Wednesday, 6 January 2010

MaltaToday: An open letter to Simon Busuttil
27.12.9 by Joseph Carmel Cehtcuti, Melbourne, Australia

In a recent article (‘The principle of non-discrimination’, Times of Malta, 9 December), you put your case against the recognition in Malta of same sex marriages contracted in other countries. The controversy followed the debate surrounding the Stockholm Programme and your successful opposition to the mutual recognition principle as far as it affects married or de facto same-sex partners and couples. You think that the mutual recognition principle should only apply to countries that accept same-sex marriages.
You no doubt are aware that the mutual recognition principle provides a strong impetus to intra-national and international co-operation. In some instances, it may also be taken as a sign of respect towards the customs and values of other countries.
At the intra-national level, particularly those countries with a federal system of government, as is the case in Australia, it was not unusual for a state to put up barriers against service providers from other states. In 1992, and in response to this problem, the Commonwealth government passed the Mutual Recognition Act to facilitate the freedom of movement of goods and service providers between Australian states. As a result, a lawyer registered in one jurisdiction is now able to practice in another jurisdiction. States followed on from where the federal government left off. In Victoria, the Legal Profession Act 2004 enabled interstate practitioners to engage in legal practice in Victoria subject to them meeting some conditions. Significantly, under the Trans-Tasman Mutual Recognition Act 1997 (Cth), legal practitioners from New Zealand can apply to practice in Victoria.
At the international level, the Convention on the Recognition and Enforcement of Foreign Judgments in Civil and Commercial Matters (1971) (to cite one example) set out to establish common provisions on mutual recognition and enforcement of judicial decisions rendered in signatory countries. You are no doubt aware that on 15 and 16 October 1999, at Tampere in Finland, the European Council called for, amongst other things, the enhanced mutual recognition of judicial decisions and judgments.
The principle of mutual recognition is anything but new in Malta.

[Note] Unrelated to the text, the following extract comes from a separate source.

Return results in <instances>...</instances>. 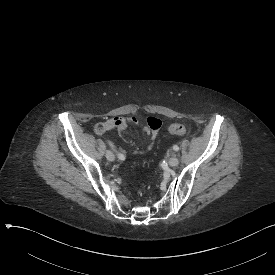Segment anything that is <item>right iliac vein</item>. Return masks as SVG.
<instances>
[{"instance_id":"obj_1","label":"right iliac vein","mask_w":275,"mask_h":275,"mask_svg":"<svg viewBox=\"0 0 275 275\" xmlns=\"http://www.w3.org/2000/svg\"><path fill=\"white\" fill-rule=\"evenodd\" d=\"M106 157H107V159H108L109 161H114V160H115V155H114L113 152L110 151V150H107V152H106Z\"/></svg>"}]
</instances>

Take, for instance, the Mutual Recognition of Qualifications Act (2002). Even on issues that are seen by some as contentious such as divorce, Malta has not been slow from applying the principle. Let me quote from an internet article by Aaron Mifsud-Bonnici: “With regards to divorce, annulment and the capacity to remarry, one may note that prior to 1975 the Maltese Courts categorically refused to recognise foreign divorces on the ground of public policy. Following the enactment of the Marriage Act in 1975 foreign divorces were recognised if they conformed to the requirements of Section 21. Section 21 provides that the decision of a foreign court on the status of a married person, or affecting such status, shall be recognised for all purposes of law in Malta if the decision is given by a competent court of the country in which either of the parties to the proceedings is domiciled or of which either of such parties is a citizen.” (
So what is so different with applying the principle of mutual recognition to same-sex marriages as it is applied to divorce granted in other countries? May I respectfully propose one answer: prejudice.

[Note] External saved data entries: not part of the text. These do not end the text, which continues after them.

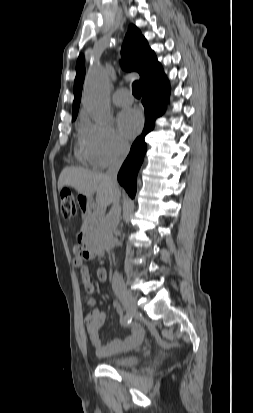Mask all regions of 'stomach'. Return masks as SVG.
Here are the masks:
<instances>
[{
	"instance_id": "0dacf381",
	"label": "stomach",
	"mask_w": 253,
	"mask_h": 413,
	"mask_svg": "<svg viewBox=\"0 0 253 413\" xmlns=\"http://www.w3.org/2000/svg\"><path fill=\"white\" fill-rule=\"evenodd\" d=\"M77 200L78 202L81 201L82 203H86V206H89L90 202H91V198L83 195V194H79L77 196Z\"/></svg>"
}]
</instances>
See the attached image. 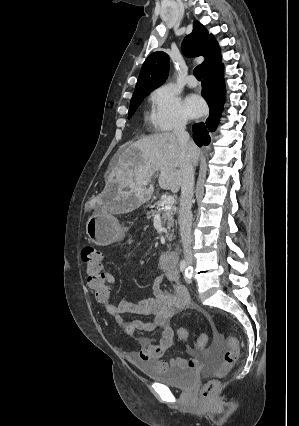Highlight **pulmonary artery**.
Returning a JSON list of instances; mask_svg holds the SVG:
<instances>
[{
    "instance_id": "1",
    "label": "pulmonary artery",
    "mask_w": 299,
    "mask_h": 426,
    "mask_svg": "<svg viewBox=\"0 0 299 426\" xmlns=\"http://www.w3.org/2000/svg\"><path fill=\"white\" fill-rule=\"evenodd\" d=\"M186 83L189 87H196L198 82L193 75L188 76Z\"/></svg>"
}]
</instances>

And the question is: Let us stop all this nonsense about the principle of mutual recognition and countries telling Malta what to do. If the Nationalist Party government was serious about maintaining Malta’s sovereignty, it would not have applied for membership of the European Union in the first instance.
You have already stated that you do not “favour” same sex marriages. Why is this so? Why are you opposed to same-sex marriage? What public policy grounds, if any, are you relying on? Why not come out with it?

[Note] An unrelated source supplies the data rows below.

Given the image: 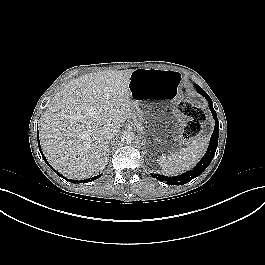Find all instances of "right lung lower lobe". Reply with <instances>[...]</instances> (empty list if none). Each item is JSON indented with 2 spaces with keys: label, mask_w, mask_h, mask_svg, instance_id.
<instances>
[{
  "label": "right lung lower lobe",
  "mask_w": 265,
  "mask_h": 265,
  "mask_svg": "<svg viewBox=\"0 0 265 265\" xmlns=\"http://www.w3.org/2000/svg\"><path fill=\"white\" fill-rule=\"evenodd\" d=\"M38 146H39V150H40V153H41V155H42V157H43V159H44V161L47 163V160H46V158L44 157V155H43V153H42V151H41V148H40V144H39V136H38ZM48 164V163H47ZM49 165V164H48ZM50 166V165H49ZM53 169V168H52ZM54 170V169H53ZM57 174H59V172H57ZM59 176H61V177H63L61 174H59ZM101 175H97V176H94V177H92V178H89V179H86V180H81V181H77V180H69V179H66V180H69V182H72V183H81V182H91V181H93V180H95V179H97V178H99ZM64 178V177H63Z\"/></svg>",
  "instance_id": "right-lung-lower-lobe-1"
}]
</instances>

Gay men and lesbians in Malta are tired of Nationalist Party politicians telling them how much they really love them and doing nothing about it. It is a love affair we do not enjoy. Some spice and stimulation need to be injected into the relationship. Sadly, the Party has a history of stonewalling (it did it in 1973 when Dom Mintoff decriminalised homosexuality). It is stonewalling now and will invariably continue to stonewall until the next election when a fed-up Maltese electorate including many Nationalist Party supporters will finally throw it out into the dust-bin of history. As for your assurance that you are “committed to co-operate to combat discrimination and to strive towards a more inclusive society, including the gay community”, I have to say that I can only take your declaration with a pinch of salt. After all, gay men and lesbians demand to be respected not only as individuals but also as couples and as families… and that includes same-sex marriage.